By that time the threat of invasion had again become a reality. Attacks on the south coast had begun in 980, early in the long reign of Ethelred II (978-1016), and Dunstan ‘after long and anxious thought’ transferred the relics of St Aldheim, ‘reverently wrapped in scarlet and fine linen,’ from their shrine to a plain tomb at Malmesbury, lest they proved too much of a temptation to plundering Danes. In 988, the year of his own death, Watchet was ravaged, and again in 997, when the Danish army ‘did much damage there, burning and slaying’. By 1011 the army had overrun the kingdom as it had done under Alfred, Danish control reaching over much of Wiltshire. Small wonder that there is a particular concentration of mints in Somerset producing coin in Etbeired’s reign, and that at least one was transferred from its vulnerable site at lichester to the refortified hilltop of South Cadbury, where coins were minted between c. 1009 and 1019. The purpose of this expanded production is clear, for many of those coins are still to be found in Scandinavia: they were the tribute extracted from a constantly defeated king.

Swein Forkbeard altered the struggle by his arrival in 1013 to claim the kingdom from Ethelred. He received the submission of the western shires at Bath, but died in the following year, leaving his son, Cnut, to continue his policy. Ethelred himself died early in 1016, but his son, Edmund Ironside, ‘stoutly defended his Kingdom while his life lasted’, fighting at Penselwood the first of six engagements. An agreement between Edmund and Cnut left Edmund ruling Wessex, but he died before the end of the same year, and was buried at Glastonbury. Somerset, like the rest of Wessex, was ruled by Cnut. The Cadbury moneyers struck coins for a while in the name of the new king, but soon transferred their work to the market centres of Bruton and Crewkerne.

The orderly rule of Cnut (1016-1035) brought Wessex under Earl Godwine. He and his sons, Swein and Harold, established a large estate in Somerset. Their doubtful allegiance to Edward the Confessor brought banishment for all three in 1051, but Harold returned in 1052, defeating a royal force after landing at Porlock. Somerset followed Earl Harold when he succeeded the Confessor as king in 1066. The fragment of the True Cross found on St Michael’s Hill at Montacute became the object of Harold’s particular interest, and its name was the war cry of the English troops at the battle of Hastings.

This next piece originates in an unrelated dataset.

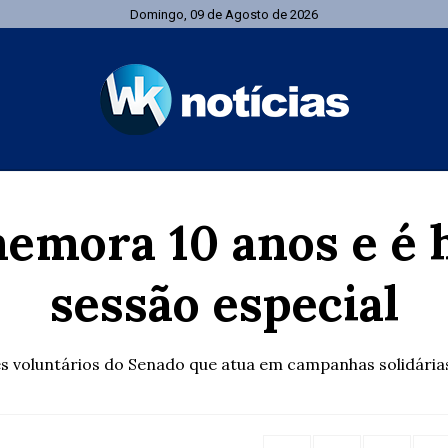
Domingo, 09 de Agosto de 2026
memora 10 anos e é
sessão especial
 voluntários do Senado que atua em campanhas solidárias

Montacute, perhaps not surprisingly, was one of the places where there was active opposition to that last great wave of conquest, and the count of Mortain’s castle there was besieged in 1068. The Saxon sheriff, Tofig, and the Saxon military leader, Eadnoth the Staller, supported William the Conqueror when Harold’s sons attempted to regain their father’s kingdom. Eadnoth fell fighting for his new king, and the people of Somerset found themselves again at the mercy of outsiders.

The king himself took the lands like Somerton and Cheddar, Wedmore and Axbridge, Frome and Bruton, once held by the royal house of Wessex. He seized great estates like Dulverton, Old Cleeve, Congresbury, and Keynsham, which had belonged to Earl Harold, or his sister, Edith. Saxon landowners gave place to Norman bishops and Norman lords, their names declaring their origins across the Channel. Walter de Dowai, Roger de Courceulles, William de Mohun, William de Falaise, and the count of Mortain were among the great tenants-in-chief. The count, half-brother to King William, had a vast holding spreading across the south of the county, with its centre at Montacute. Among the men who came to England with him were Alfred the butler, and Robert the constable, Bretel de St Clair, and Drew de Mont agud. Two by their names suggest their relationship with their lord, two their origins in the countryside of Normandy. But they came as permanent settlers in a new land, and left there, too, more than a memory of their existence. Bretel held, among other places, a manor called Ash, which he or others distinguished from other places of that name by the addition of his; thus was Ashbrittle born. Robert and Drew were the ancestors of the Beauchamps and the Montacutes, two families who belong to the very heart of medieval Somerset, two families still remembered at Hatch Beauchamp and Shepton Montague among the many Somerset place-names which owe their euphony to their Norman owners.